Neste contexto consideramos que é pertinente referir o conceito de “performance liminar” de Susan Broadhurst que “joga com o limite do possível” tendo como caraterísticas fundamentais a “hibridização, indeterminação, ausência de ‘aura’ e o colapso da distinção hierárquica entre cultura popular e de elite” (Broadhurst, 1999: 1). Paralelamente, a noção de “audiência intermedial”, proposta por Helen Varley Jamieson, é igualmente relevante uma vez que abrange simultaneamente as audiências online e em presença que se encontram envolvidas, mental e fisicamente, em múltiplas tarefas, assumindo vários papéis − nomeadamente os de espectador, performer, autor, leitor, comentador, chatter e voyeur.
De salientar também a estética low-tech e faça-você-mesmo da cyberformance cctvecstasy e a centralidade da webcam na criação de um espaço íntimo, cheio de textura, que dá vontade de acariciar, agarrar a imagem, passar para o outro lado e habitar o espaço do corpo da performer. O olhar íntimo da webcam é quase como o olhar que resulta de um enlace amoroso, demasiado perto para podermos realmente ver. Assim, o voyeurismo associado às práticas de webcamming deve ser equacionado à luz desta proximidade, da baixa resolução da imagem e da manipulação da sua suposta estética de autenticidade.
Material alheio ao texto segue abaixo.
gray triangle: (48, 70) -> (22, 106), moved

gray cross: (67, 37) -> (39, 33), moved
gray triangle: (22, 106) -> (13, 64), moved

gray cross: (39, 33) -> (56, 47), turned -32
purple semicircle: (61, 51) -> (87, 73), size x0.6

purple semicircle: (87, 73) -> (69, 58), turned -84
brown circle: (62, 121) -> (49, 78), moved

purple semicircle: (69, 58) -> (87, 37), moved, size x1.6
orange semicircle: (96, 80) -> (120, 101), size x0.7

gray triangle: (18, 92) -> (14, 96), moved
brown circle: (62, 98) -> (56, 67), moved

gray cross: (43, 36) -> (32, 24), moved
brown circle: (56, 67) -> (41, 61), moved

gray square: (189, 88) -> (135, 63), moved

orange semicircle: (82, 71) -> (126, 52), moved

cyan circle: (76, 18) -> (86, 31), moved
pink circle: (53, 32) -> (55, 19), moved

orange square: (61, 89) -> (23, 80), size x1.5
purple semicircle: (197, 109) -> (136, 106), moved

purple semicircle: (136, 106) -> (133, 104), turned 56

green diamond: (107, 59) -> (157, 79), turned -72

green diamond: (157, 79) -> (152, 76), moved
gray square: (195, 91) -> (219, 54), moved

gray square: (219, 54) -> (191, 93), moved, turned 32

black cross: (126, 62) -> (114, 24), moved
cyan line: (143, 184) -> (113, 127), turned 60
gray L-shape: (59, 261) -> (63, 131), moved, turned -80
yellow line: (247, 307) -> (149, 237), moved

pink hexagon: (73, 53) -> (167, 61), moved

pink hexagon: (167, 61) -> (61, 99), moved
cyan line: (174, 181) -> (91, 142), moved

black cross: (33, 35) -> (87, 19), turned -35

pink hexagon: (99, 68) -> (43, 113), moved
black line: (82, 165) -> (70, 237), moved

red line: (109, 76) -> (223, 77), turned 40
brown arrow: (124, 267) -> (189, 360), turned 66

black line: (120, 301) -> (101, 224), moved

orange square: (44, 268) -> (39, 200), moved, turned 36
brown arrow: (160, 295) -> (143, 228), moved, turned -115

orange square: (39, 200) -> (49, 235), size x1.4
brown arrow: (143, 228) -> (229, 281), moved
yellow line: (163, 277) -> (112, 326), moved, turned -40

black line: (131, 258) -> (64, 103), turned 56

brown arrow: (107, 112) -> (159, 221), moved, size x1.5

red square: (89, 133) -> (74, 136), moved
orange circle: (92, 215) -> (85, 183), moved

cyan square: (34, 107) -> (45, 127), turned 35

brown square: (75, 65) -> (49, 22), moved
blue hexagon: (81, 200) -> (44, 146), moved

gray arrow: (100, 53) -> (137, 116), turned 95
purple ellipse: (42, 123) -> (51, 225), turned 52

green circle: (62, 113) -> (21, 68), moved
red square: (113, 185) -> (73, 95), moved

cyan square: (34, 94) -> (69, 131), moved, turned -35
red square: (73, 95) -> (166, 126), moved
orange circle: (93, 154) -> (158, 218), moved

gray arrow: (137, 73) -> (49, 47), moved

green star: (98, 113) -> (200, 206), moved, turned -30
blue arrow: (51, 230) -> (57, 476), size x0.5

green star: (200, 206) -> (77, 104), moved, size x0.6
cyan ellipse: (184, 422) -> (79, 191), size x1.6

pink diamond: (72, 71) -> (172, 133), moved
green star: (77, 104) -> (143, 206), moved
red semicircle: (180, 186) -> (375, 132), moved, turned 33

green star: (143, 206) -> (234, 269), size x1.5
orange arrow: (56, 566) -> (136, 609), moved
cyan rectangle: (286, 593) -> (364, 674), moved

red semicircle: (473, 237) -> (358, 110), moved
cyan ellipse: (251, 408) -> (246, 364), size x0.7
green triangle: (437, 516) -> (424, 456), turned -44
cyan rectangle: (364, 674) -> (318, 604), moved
Talvez por isso o recurso à máscara seja recorrente nas práticas de cyberformance. A máscara assinala o caráter mercurial da identidade online e o misto de ficção e realidade em jogo na experiência de telepresença precipitada pela performance em rede. Nas palavras de Lynn Hershman Leeson em “Romancing the Anti-Body: Lust and Longing in (Cyber)space”:
“Antes de ficar completamente ligado ou imerso no ciberespaço, o indivíduo tem de criar uma máscara. Esta torna-se uma assinatura, uma impressão digital, uma sombra, um meio de reconhecimento. A justificação para este disfarce é similar à das camuflagens tribais: as
máscaras ocultam o corpo e ao fazê-lo libertam e dão voz às identidades virtuais. No momento em que a verdade pessoal se liberta, a face frágil e ténue da vulnerabilidade é protegida.” (Leeson, 1996: 325)
Efetivamente, um jogo ambíguo entre ocultação e desvelamento, simulação e autenticidade, intimidade e voyeurismo, perpassa as práticas artísticas que emergem das redes digitais, sendo de destacar a este respeito o corpo de trabalho performativo de Annie Abrahams no qual comunicação e intimidade, na sua miríade de declinações, se transformam em autênticos problemas na aceção deleuziana do termo.